De maneira extremamente resumida, o processo colaborativo de criação prima pela horizontalidade das funções e da colaboração dos criadores, sendo todos os materiais propostos durante o processo experimentados, reinventados e igualmente relevantes. Essas formulações tendem a ser fragmentadas, instáveis e permeadas por múltiplas vozes, assumindo um caráter muitas vezes fragmentário. Não que isso seja procurado antes na sala de ensaio. É justamente o mergulho criativo sem um lugar ideal a ser atingido que resulta, em grande parte, nessas características da obra final. A polifonia é, nesses casos, uma consequência bem-vinda, não uma obrigação formal.
Em “Maxilar Viril” é evidente a utilização de múltiplas fontes dramatúrgicas para se pensar o mito da violência na sociedade contemporânea.

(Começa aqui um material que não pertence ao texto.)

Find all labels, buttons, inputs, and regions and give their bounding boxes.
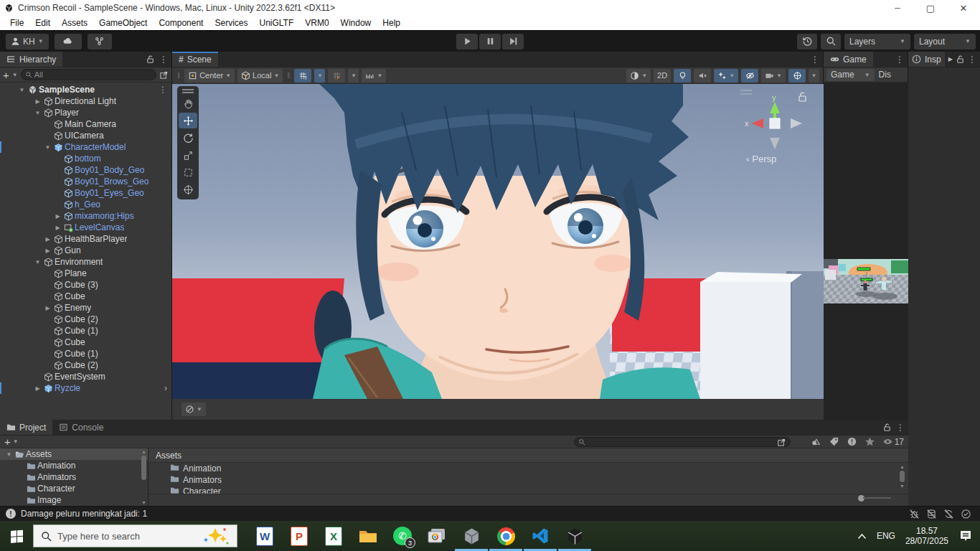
play-button[interactable] [456,34,478,50]
perspective-toggle[interactable]: ‹ Persp [746,154,776,164]
create-asset-button[interactable]: + [4,435,11,448]
kebab-menu-icon[interactable]: ⋮ [159,55,168,65]
cloud-button[interactable] [55,34,82,50]
toolbar-drag-handle[interactable]: ‖ [286,72,291,80]
kebab-menu-icon[interactable]: ⋮ [895,55,904,65]
hierarchy-item-ryzcle[interactable]: ▶Ryzcle› [0,382,171,394]
menu-help[interactable]: Help [377,18,406,28]
taskbar-app-unity[interactable] [557,521,592,551]
search-by-label-icon[interactable] [829,436,839,447]
display-dropdown-cut[interactable]: Dis [879,70,891,80]
tab-game[interactable]: Game [824,52,873,67]
tab-scene[interactable]: # Scene [172,52,218,67]
project-folder-character[interactable]: Character [0,483,148,494]
hierarchy-item-healthbarplayer[interactable]: ▶HealthBarPlayer [0,233,171,245]
tab-inspector[interactable]: Insp [908,52,945,67]
taskbar-app-word[interactable]: W [248,521,282,551]
auto-refresh-disabled-icon[interactable] [943,509,954,519]
menu-assets[interactable]: Assets [56,18,93,28]
foldout-arrow[interactable]: ▶ [43,236,52,242]
hierarchy-item-boy01-brows-geo[interactable]: Boy01_Brows_Geo [0,176,171,187]
asset-item-animation[interactable]: Animation [149,463,908,474]
move-tool[interactable] [179,113,197,128]
hierarchy-item-uicamera[interactable]: UICamera [0,130,171,141]
2d-view-toggle[interactable]: 2D [654,69,671,83]
foldout-arrow[interactable]: ▶ [53,213,62,220]
search-button[interactable] [821,34,841,50]
lock-icon[interactable] [146,55,155,64]
hierarchy-item-h-geo[interactable]: h_Geo [0,199,171,210]
effects-dropdown[interactable]: ▼ [714,69,738,83]
hierarchy-item-bottom[interactable]: bottom [0,153,171,164]
scene-visibility-toggle[interactable] [741,69,758,83]
shading-mode-dropdown[interactable]: ▼ [626,69,651,83]
tab-project[interactable]: Project [0,420,52,435]
scene-lighting-toggle[interactable] [674,69,691,83]
hierarchy-item-cube-1[interactable]: Cube (1) [0,348,171,359]
foldout-arrow[interactable]: ▶ [33,98,42,105]
status-bar[interactable]: ! Damage peluru meningkat jadi: 1 [0,506,980,521]
snap-increment-button[interactable]: ▼ [362,69,386,83]
lock-icon[interactable] [882,423,892,432]
gizmos-dropdown[interactable] [788,69,806,83]
tool-handle-rotation-dropdown[interactable]: Local ▼ [237,69,283,83]
pause-button[interactable] [479,34,501,50]
project-search[interactable] [574,437,791,447]
tab-scroll-arrow-icon[interactable]: ▶ [948,56,953,62]
hierarchy-item-plane[interactable]: Plane [0,268,171,279]
hierarchy-item-cube-2[interactable]: Cube (2) [0,314,171,325]
kebab-menu-icon[interactable]: ⋮ [159,85,171,95]
hidden-packages-icon[interactable] [847,436,857,447]
orientation-gizmo[interactable]: y x ‹ Persp [739,88,814,168]
hierarchy-search-input[interactable] [34,70,152,79]
hierarchy-item-cube[interactable]: Cube [0,291,171,302]
project-tree-scrollbar[interactable]: ▲▼ [141,449,147,505]
transform-tool[interactable] [179,182,197,197]
menu-edit[interactable]: Edit [29,18,56,28]
project-folder-animation[interactable]: Animation [0,460,148,471]
taskbar-search-input[interactable] [57,531,195,542]
toolbar-drag-handle[interactable]: ‖ [176,72,182,80]
menu-window[interactable]: Window [335,18,377,28]
hierarchy-search[interactable] [21,69,156,80]
hierarchy-item-cube-2[interactable]: Cube (2) [0,359,171,371]
overlay-drag-handle[interactable] [182,89,194,93]
grid-snap-dropdown[interactable]: ▼ [314,69,325,83]
scene-camera-dropdown[interactable]: ▼ [761,69,786,83]
hierarchy-item-player[interactable]: ▼Player [0,107,171,118]
version-control-button[interactable] [88,34,112,50]
start-button[interactable] [0,521,33,551]
increment-snap-toggle[interactable] [328,69,345,83]
kebab-menu-icon[interactable]: ⋮ [896,423,905,433]
project-search-input[interactable] [588,438,775,446]
hierarchy-item-samplescene[interactable]: ▼SampleScene⋮ [0,84,171,95]
project-folder-assets[interactable]: ▼Assets [0,448,148,460]
rotate-tool[interactable] [179,130,197,146]
lock-icon[interactable] [956,55,965,64]
cache-server-disabled-icon[interactable] [926,509,937,519]
tray-expand-chevron-icon[interactable] [857,533,867,540]
undo-history-button[interactable] [797,34,817,50]
hierarchy-item-boy01-eyes-geo[interactable]: Boy01_Eyes_Geo [0,187,171,199]
account-button[interactable]: KH ▼ [6,34,49,50]
taskbar-app-vscode[interactable] [523,521,557,551]
taskbar-app-screens[interactable] [420,521,454,551]
chevron-down-icon[interactable]: ▼ [13,438,19,445]
layout-dropdown[interactable]: Layout ▼ [914,34,976,50]
scene-audio-toggle[interactable] [694,69,711,83]
hierarchy-item-cube-3[interactable]: Cube (3) [0,279,171,291]
scene-viewport[interactable]: y x ‹ Persp [172,84,824,399]
visible-items-indicator[interactable]: 17 [882,436,904,447]
add-gameobject-button[interactable]: + [3,69,9,81]
menu-unigltf[interactable]: UniGLTF [253,18,299,28]
menu-file[interactable]: File [4,18,29,28]
foldout-arrow[interactable]: ▼ [33,259,42,265]
project-folder-image[interactable]: Image [0,494,148,506]
foldout-arrow[interactable]: ▶ [33,385,42,392]
hierarchy-item-mixamorig-hips[interactable]: ▶mixamorig:Hips [0,210,171,222]
menu-vrm0[interactable]: VRM0 [299,18,334,28]
rect-tool[interactable] [179,164,197,180]
camera-preview-dropdown[interactable]: ▼ [182,402,206,416]
hierarchy-item-environment[interactable]: ▼Environment [0,256,171,268]
favorites-star-icon[interactable] [864,436,875,447]
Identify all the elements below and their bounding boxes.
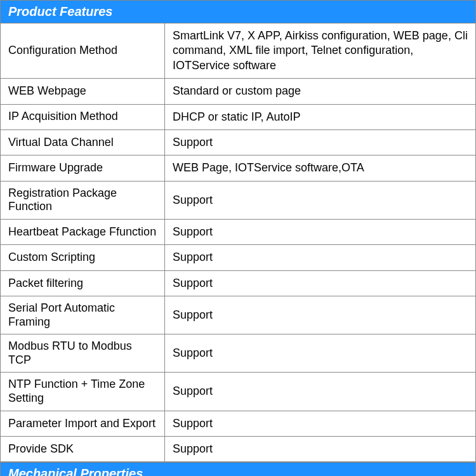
row-label: Custom Scripting	[0, 245, 165, 270]
row-value: Support	[165, 334, 476, 373]
table-row: IP Acquisition MethodDHCP or static IP, …	[0, 105, 476, 130]
row-label: Modbus RTU to Modbus TCP	[0, 334, 165, 373]
row-value: SmartLink V7, X APP, Airkiss configurati…	[165, 23, 476, 79]
row-value: Support	[165, 437, 476, 462]
row-label: WEB Webpage	[0, 79, 165, 104]
row-label: Firmware Upgrade	[0, 155, 165, 181]
row-value: Support	[165, 182, 476, 220]
table-row: Provide SDKSupport	[0, 437, 476, 462]
row-label: NTP Function + Time Zone Setting	[0, 373, 165, 411]
spec-table: Product FeaturesConfiguration MethodSmar…	[0, 0, 476, 476]
row-label: Heartbeat Package Ffunction	[0, 220, 165, 245]
table-row: Custom ScriptingSupport	[0, 245, 476, 270]
row-label: IP Acquisition Method	[0, 105, 165, 130]
table-row: NTP Function + Time Zone SettingSupport	[0, 373, 476, 411]
row-value: Standard or custom page	[165, 79, 476, 104]
row-value: Support	[165, 220, 476, 245]
section-header: Product Features	[0, 0, 476, 23]
row-label: Packet filtering	[0, 271, 165, 296]
table-row: Modbus RTU to Modbus TCPSupport	[0, 334, 476, 373]
row-value: WEB Page, IOTService software,OTA	[165, 155, 476, 181]
row-value: DHCP or static IP, AutoIP	[165, 105, 476, 130]
row-value: Support	[165, 296, 476, 334]
row-value: Support	[165, 411, 476, 437]
row-value: Support	[165, 130, 476, 155]
table-row: Serial Port Automatic FramingSupport	[0, 296, 476, 334]
table-row: Virtual Data ChannelSupport	[0, 130, 476, 155]
table-row: Registration Package FunctionSupport	[0, 182, 476, 220]
table-row: WEB WebpageStandard or custom page	[0, 79, 476, 104]
row-label: Virtual Data Channel	[0, 130, 165, 155]
row-value: Support	[165, 373, 476, 411]
row-label: Serial Port Automatic Framing	[0, 296, 165, 334]
table-row: Configuration MethodSmartLink V7, X APP,…	[0, 23, 476, 79]
row-label: Parameter Import and Export	[0, 411, 165, 437]
row-value: Support	[165, 271, 476, 296]
section-header: Mechanical Properties	[0, 462, 476, 476]
table-row: Firmware UpgradeWEB Page, IOTService sof…	[0, 155, 476, 181]
row-label: Provide SDK	[0, 437, 165, 462]
table-row: Parameter Import and ExportSupport	[0, 411, 476, 437]
table-row: Heartbeat Package FfunctionSupport	[0, 220, 476, 245]
row-label: Configuration Method	[0, 23, 165, 79]
row-value: Support	[165, 245, 476, 270]
row-label: Registration Package Function	[0, 182, 165, 220]
table-row: Packet filteringSupport	[0, 271, 476, 296]
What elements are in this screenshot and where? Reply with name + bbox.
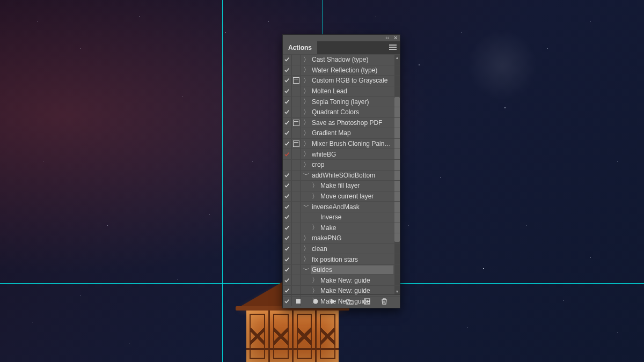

Estão entrelaçados em cena materiais textuais oriundos da adaptação de um conto de Eduardo Galeano (“História do Lagarto que Tinha o Costume de Jantar suas Mulheres”), de documentos sobre a Comissão da Verdade e de um texto criado por Amaury Borges cuja personagem principal chamava-se América. A própria variedade de fontes para a criação em sala de ensaio demonstra uma das características da companhia de se apropriar de elementos literários, documentais e dramáticos para tecê-los em diálogo com a forma da narrativa épico-dramática.
Esta faceta da investigação teatral da Maldita Cia., da fusão de fontes dramatúrgicas e da forma de atuação épico-dramática, talvez seja a que alcança mais potência no espetáculo. Lenine Martins, Elba Rocha e Amaury Borges demonstram grande desenvoltura no jogo de narrar-representar-comentar a ação, tarefa altamente árdua, ainda mais diante da complexidade do material com que lidam. Em contraponto, a origem documental dos nomes e fatos narrados da Comissão da Verdade ficam aquém do que parece ser o objetivo do grupo, tornando essa relação entre o mito de América e os “fatos reais” ainda presente apenas na superfície.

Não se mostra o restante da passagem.